• **PROVIDED INFORMATION**:
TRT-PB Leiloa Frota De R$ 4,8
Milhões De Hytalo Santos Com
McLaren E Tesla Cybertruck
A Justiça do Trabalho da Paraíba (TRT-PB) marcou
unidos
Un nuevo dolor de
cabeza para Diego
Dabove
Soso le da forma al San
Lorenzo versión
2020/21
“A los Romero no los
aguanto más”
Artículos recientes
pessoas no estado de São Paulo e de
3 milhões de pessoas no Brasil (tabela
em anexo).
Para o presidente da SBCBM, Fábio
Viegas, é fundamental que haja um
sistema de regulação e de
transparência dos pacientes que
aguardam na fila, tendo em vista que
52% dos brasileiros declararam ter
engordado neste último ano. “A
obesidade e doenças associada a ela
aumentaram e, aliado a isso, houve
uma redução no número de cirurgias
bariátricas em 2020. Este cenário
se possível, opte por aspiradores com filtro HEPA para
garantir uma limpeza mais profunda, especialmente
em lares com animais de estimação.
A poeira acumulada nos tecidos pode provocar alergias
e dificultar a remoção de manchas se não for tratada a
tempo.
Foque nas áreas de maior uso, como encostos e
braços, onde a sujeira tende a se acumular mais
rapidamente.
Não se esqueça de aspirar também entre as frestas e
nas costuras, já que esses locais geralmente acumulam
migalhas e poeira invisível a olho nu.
---
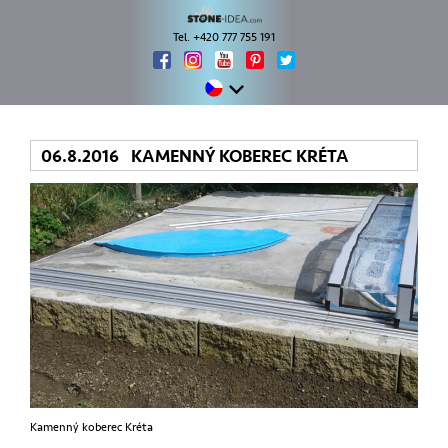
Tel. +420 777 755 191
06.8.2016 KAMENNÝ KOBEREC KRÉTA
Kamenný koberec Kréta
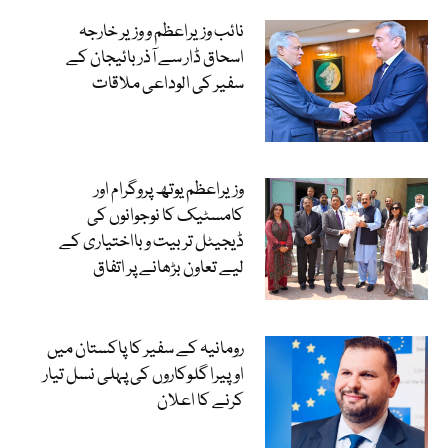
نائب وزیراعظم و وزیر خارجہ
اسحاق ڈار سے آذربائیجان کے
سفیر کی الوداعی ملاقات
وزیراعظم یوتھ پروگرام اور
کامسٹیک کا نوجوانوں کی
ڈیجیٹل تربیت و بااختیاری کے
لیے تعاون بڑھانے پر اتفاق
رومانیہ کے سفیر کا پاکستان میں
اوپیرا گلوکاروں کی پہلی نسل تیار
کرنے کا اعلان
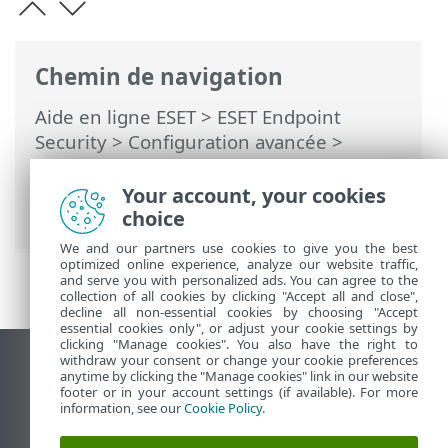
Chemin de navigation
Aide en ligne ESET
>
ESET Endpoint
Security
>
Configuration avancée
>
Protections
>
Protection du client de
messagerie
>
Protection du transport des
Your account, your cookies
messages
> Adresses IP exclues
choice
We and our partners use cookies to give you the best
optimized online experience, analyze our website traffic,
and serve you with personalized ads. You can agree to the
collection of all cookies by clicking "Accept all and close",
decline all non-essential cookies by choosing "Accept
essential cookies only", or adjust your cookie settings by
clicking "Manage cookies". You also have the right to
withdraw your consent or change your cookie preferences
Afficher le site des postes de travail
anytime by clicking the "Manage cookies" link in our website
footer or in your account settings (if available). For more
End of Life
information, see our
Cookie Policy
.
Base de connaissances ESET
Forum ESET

• **WHAT THE TASK ASKS**:
Lines that contain "سفیر" are the result; find them in the entries above and copy each one.

• **YOUR RESPONSE**:
سفیر کی الوداعی ملاقات
رومانیہ کے سفیر کا پاکستان میں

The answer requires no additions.